* [PROBLEM TO WORK ON]
Repeat back the listing below, word for word and in full.

* [EXERCISE INPUTS]
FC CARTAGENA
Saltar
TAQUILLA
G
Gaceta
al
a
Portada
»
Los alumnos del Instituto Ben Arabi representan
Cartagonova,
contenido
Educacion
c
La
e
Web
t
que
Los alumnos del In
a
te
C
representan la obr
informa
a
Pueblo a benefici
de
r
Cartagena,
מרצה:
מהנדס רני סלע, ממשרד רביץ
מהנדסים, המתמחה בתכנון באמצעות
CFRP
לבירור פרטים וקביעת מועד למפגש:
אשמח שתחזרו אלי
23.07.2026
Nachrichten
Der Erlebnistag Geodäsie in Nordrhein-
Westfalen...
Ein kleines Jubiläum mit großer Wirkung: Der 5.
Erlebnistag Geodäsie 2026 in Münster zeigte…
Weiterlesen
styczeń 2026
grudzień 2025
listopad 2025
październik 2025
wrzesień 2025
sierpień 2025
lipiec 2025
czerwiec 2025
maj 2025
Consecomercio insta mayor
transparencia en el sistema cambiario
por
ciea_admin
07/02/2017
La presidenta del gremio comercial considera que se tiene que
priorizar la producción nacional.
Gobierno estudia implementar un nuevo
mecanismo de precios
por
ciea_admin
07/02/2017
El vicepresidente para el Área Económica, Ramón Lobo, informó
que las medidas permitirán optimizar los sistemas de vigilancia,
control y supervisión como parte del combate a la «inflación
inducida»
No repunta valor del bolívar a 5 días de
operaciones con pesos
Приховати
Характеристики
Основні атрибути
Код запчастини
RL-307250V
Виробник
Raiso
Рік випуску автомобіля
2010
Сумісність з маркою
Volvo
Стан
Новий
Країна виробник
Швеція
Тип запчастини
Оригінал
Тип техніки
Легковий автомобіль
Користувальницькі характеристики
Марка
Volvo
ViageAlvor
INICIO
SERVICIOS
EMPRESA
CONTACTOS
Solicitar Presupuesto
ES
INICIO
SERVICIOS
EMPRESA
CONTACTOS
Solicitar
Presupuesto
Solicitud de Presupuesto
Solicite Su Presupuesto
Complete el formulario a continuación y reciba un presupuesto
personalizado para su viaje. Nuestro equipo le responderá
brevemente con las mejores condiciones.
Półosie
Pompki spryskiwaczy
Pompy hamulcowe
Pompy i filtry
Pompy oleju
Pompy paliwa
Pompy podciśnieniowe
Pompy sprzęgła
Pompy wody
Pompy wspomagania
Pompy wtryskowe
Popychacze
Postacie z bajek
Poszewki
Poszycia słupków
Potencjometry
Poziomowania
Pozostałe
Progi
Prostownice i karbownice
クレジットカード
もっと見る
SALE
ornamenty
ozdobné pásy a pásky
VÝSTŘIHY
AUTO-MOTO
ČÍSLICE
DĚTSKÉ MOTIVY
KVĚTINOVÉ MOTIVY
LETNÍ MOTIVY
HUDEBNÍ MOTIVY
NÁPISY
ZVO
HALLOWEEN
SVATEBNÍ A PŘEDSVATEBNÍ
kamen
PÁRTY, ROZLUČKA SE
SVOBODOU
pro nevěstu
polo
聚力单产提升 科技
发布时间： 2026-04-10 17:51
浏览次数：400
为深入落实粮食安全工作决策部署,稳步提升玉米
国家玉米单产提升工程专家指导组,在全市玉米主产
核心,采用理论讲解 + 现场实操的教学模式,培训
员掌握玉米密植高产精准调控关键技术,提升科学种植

* [RESPONSE BELOW]
FC CARTAGENA
Saltar
TAQUILLA
G
Gaceta
al
a
Portada
»
Los alumnos del Instituto Ben Arabi representan
Cartagonova,
contenido
Educacion
c
La
e
Web
t
que
Los alumnos del In
a
te
C
representan la obr
informa
a
Pueblo a benefici
de
r
Cartagena,
מרצה:
מהנדס רני סלע, ממשרד רביץ
מהנדסים, המתמחה בתכנון באמצעות
CFRP
לבירור פרטים וקביעת מועד למפגש:
אשמח שתחזרו אלי
23.07.2026
Nachrichten
Der Erlebnistag Geodäsie in Nordrhein-
Westfalen...
Ein kleines Jubiläum mit großer Wirkung: Der 5.
Erlebnistag Geodäsie 2026 in Münster zeigte…
Weiterlesen
styczeń 2026
grudzień 2025
listopad 2025
październik 2025
wrzesień 2025
sierpień 2025
lipiec 2025
czerwiec 2025
maj 2025
Consecomercio insta mayor
transparencia en el sistema cambiario
por
ciea_admin
07/02/2017
La presidenta del gremio comercial considera que se tiene que
priorizar la producción nacional.
Gobierno estudia implementar un nuevo
mecanismo de precios
por
ciea_admin
07/02/2017
El vicepresidente para el Área Económica, Ramón Lobo, informó
que las medidas permitirán optimizar los sistemas de vigilancia,
control y supervisión como parte del combate a la «inflación
inducida»
No repunta valor del bolívar a 5 días de
operaciones con pesos
Приховати
Характеристики
Основні атрибути
Код запчастини
RL-307250V
Виробник
Raiso
Рік випуску автомобіля
2010
Сумісність з маркою
Volvo
Стан
Новий
Країна виробник
Швеція
Тип запчастини
Оригінал
Тип техніки
Легковий автомобіль
Користувальницькі характеристики
Марка
Volvo
ViageAlvor
INICIO
SERVICIOS
EMPRESA
CONTACTOS
Solicitar Presupuesto
ES
INICIO
SERVICIOS
EMPRESA
CONTACTOS
Solicitar
Presupuesto
Solicitud de Presupuesto
Solicite Su Presupuesto
Complete el formulario a continuación y reciba un presupuesto
personalizado para su viaje. Nuestro equipo le responderá
brevemente con las mejores condiciones.
Półosie
Pompki spryskiwaczy
Pompy hamulcowe
Pompy i filtry
Pompy oleju
Pompy paliwa
Pompy podciśnieniowe
Pompy sprzęgła
Pompy wody
Pompy wspomagania
Pompy wtryskowe
Popychacze
Postacie z bajek
Poszewki
Poszycia słupków
Potencjometry
Poziomowania
Pozostałe
Progi
Prostownice i karbownice
クレジットカード
もっと見る
SALE
ornamenty
ozdobné pásy a pásky
VÝSTŘIHY
AUTO-MOTO
ČÍSLICE
DĚTSKÉ MOTIVY
KVĚTINOVÉ MOTIVY
LETNÍ MOTIVY
HUDEBNÍ MOTIVY
NÁPISY
ZVO
HALLOWEEN
SVATEBNÍ A PŘEDSVATEBNÍ
kamen
PÁRTY, ROZLUČKA SE
SVOBODOU
pro nevěstu
polo
聚力单产提升 科技
发布时间： 2026-04-10 17:51
浏览次数：400
为深入落实粮食安全工作决策部署,稳步提升玉米
国家玉米单产提升工程专家指导组,在全市玉米主产
核心,采用理论讲解 + 现场实操的教学模式,培训
员掌握玉米密植高产精准调控关键技术,提升科学种植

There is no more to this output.